But Darfur doesn’t need additional human rights reporting for purposes of the most robust and urgent action. The evidence, including overwhelming evidence of genocide, is in hand. The nominal reason for the visit of Arbour and Méndez was “to examine how to shield beleaguered civilians there from further militia attacks” (UN News Center [New York], September 20, 2004). But the answer has long been clear: a robust peacekeeping force with a mandate to protect civilians. Such investigative trips add nothing to our understanding of the tasks at hand, and indeed work to convince Khartoum that there are no real consequences for continuing human destruction and abuse.

Can the Khartoum regime be pressured into accepting a peacekeeping force? Are threats of an arms embargo or an oil embargo credible and efficacious? The answer is clearly not. An arms embargo, of the sort recently called for by Amnesty International and others, is particularly unlikely to change perceptions in Khartoum. First, we should note that Khartoum is now largely self-sufficient in the small- and medium-sized arms that have been provided to the Janjaweed in such great quantities. Dual-use production facilities, such as the giant GIAD complex outside Khartoum, have been constructed with petrodollars, and have had the benefit of extensive Chinese and Russian military engineering expertise. Arms production continues to grow rapidly; and as former National Islamic Front ideological leader Hassan el-Turabi predicted in 1999, even Russian model T-55 tanks are now produced by Khartoum using oil revenues.

The only real point of military import pressure might be for servicing of the helicopter gunships that have been used to such deadly effect in Darfur and southern Sudan. But the Russian companies that supplied the helicopters are committed contractually to service them, and Russia has recently made clear that it is actually intent on expanding arms sales to Africa, including Sudan:

“Russia has been criticised for supplying warplanes to Sudan, where Arab militias are attacking African villagers in the Darfur region and displaced villagers say government aircraft have bombed their homes. Russia’s arms export agency said it wanted to do more business with Sudan and other African nations. ‘One of the key points of the Rosoboronexport Corporation marketing strategy is the extension of the volumes, diversity and geography in defence sales to African nations,’ the agency said in a statement.”
(Defence News, September 22, 2004 at Defencetalk.com, at: http://www.defencetalk.com/news/publish/article_001927.shtml)

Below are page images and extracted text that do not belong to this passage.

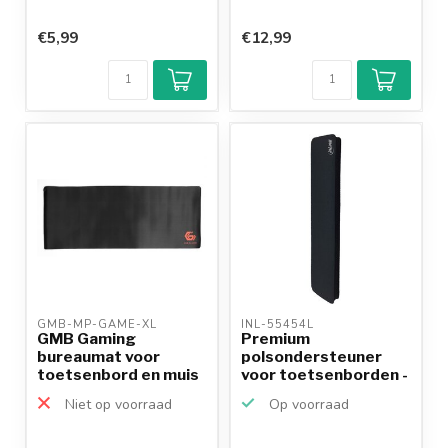
€5,99
€12,99
GMB-MP-GAME-XL 
INL-55454L 
GMB Gaming
Premium
bureaumat voor
polsondersteuner
toetsenbord en muis
voor toetsenborden -
/ zwart
medium / zwart
Niet op voorraad
Op voorraad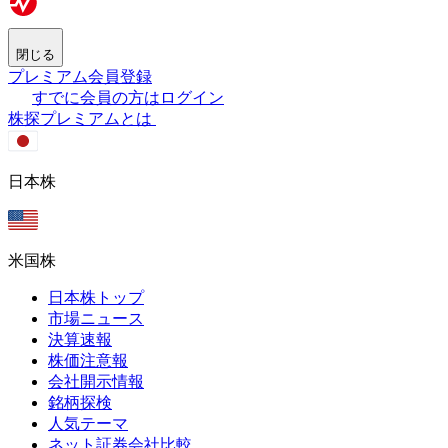
閉じる
プレミアム会員登録
すでに会員の方はログイン
株探プレミアムとは
日本株
米国株
日本株トップ
市場ニュース
決算速報
株価注意報
会社開示情報
銘柄探検
人気テーマ
ネット証券会社比較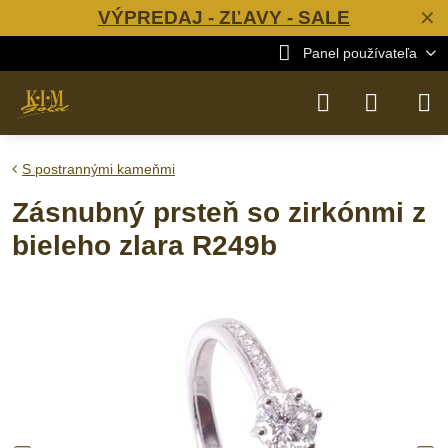
VÝPREDAJ - ZĽAVY - SALE
✕
Panel používateľa
S postrannými kameňmi
Zásnubný prsteň so zirkónmi z
bieleho zlara R249b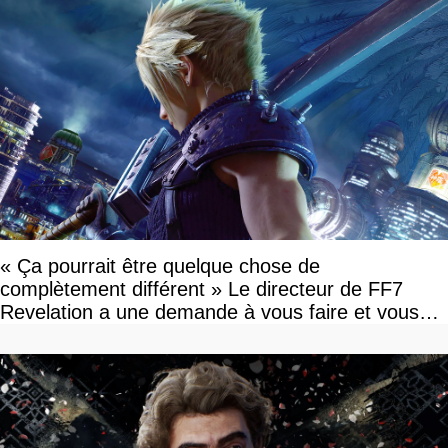
« Ça pourrait être quelque chose de
complètement différent » Le directeur de FF7
Revelation a une demande à vous faire et vous
devriez l'écouter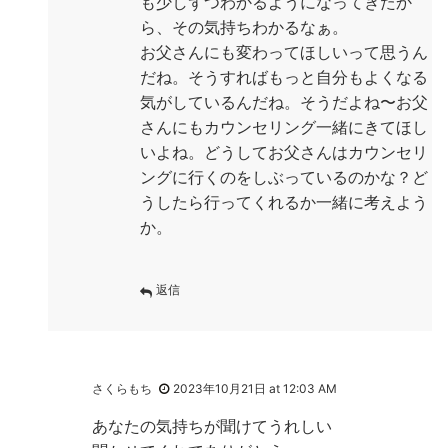
も少しずつわかるようになってきたか
ら、その気持ちわかるなぁ。
お父さんにも変わってほしいって思うん
だね。そうすればもっと自分もよくなる
気がしているんだね。そうだよね〜お父
さんにもカウンセリング一緒にきてほし
いよね。どうしてお父さんはカウンセリ
ングに行くのをしぶっているのかな？ど
うしたら行ってくれるか一緒に考えよう
か。
返信
さくらもち
2023年10月21日 at 12:03 AM
あなたの気持ちが聞けてうれしい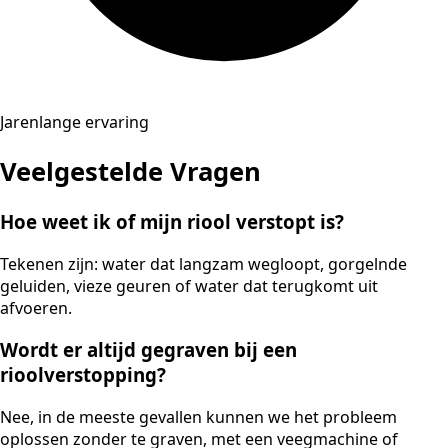
Jarenlange ervaring
Veelgestelde Vragen
Hoe weet ik of mijn riool verstopt is?
Tekenen zijn: water dat langzam wegloopt, gorgelnde
geluiden, vieze geuren of water dat terugkomt uit
afvoeren.
Wordt er altijd gegraven bij een
rioolverstopping?
Nee, in de meeste gevallen kunnen we het probleem
oplossen zonder te graven, met een veegmachine of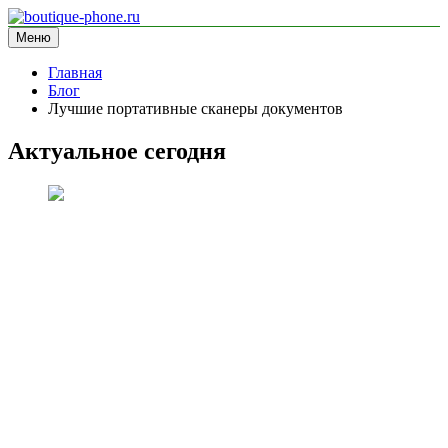
Перейти
к
Меню
boutique-phone.ru
информационный сайт
содержимому
Главная
Блог
Лучшие портативные сканеры документов
Актуальное сегодня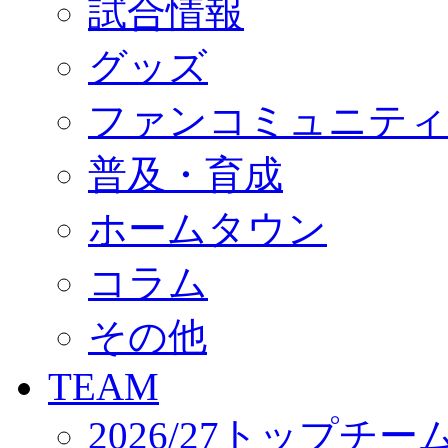
試合情報
オフィシャルストア（実店舗）
オンラインストア
ACADEMY
グッズ
アカデミーについて
プロジェクト
ファンコミュニティ
コーチ&スタッフ
ジュニア
ジュニアユース
普及・育成
ユース
練習拠点（ナラディーア）
ホームタウン
SCHOOL
CLUB
2026/27 パートナー企業
コラム
パートナー募集
クラブ理念
クラブ情報
その他
サステナビリティ
Web制作支援
TEAM
応援プロジェクト
2026/27トップチー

Moreover, long-time arms supplier China will certainly not observe an arms embargo and would veto any UN resolution proposing such an embargo. And there are other nations to pick up any unlikely slack: Bulgaria, Yemen, Ukraine, and others. An arms embargo is a proposal with only symbolic value, and no chance of being implemented.

Is an oil embargo practicable? Certainly there can be no doubting its efficacy: Khartoum, with a huge level of external debt, is critically dependent on oil revenues provided by the state-owned oil companies of India (ONGC), Malaysia (Petronas), and China (China National Petroleum Corp.)—all operating in southern Sudan. But there is not a shred of evidence that any of these Asian countries would participate in an embargo, or that a UN resolution authorizing an embargo would not be vetoed by China. Indeed, one only need consider the nature of China’s investment in Sudan and its growing dependency on foreign oil to see how thoroughly impracticable an embargo is.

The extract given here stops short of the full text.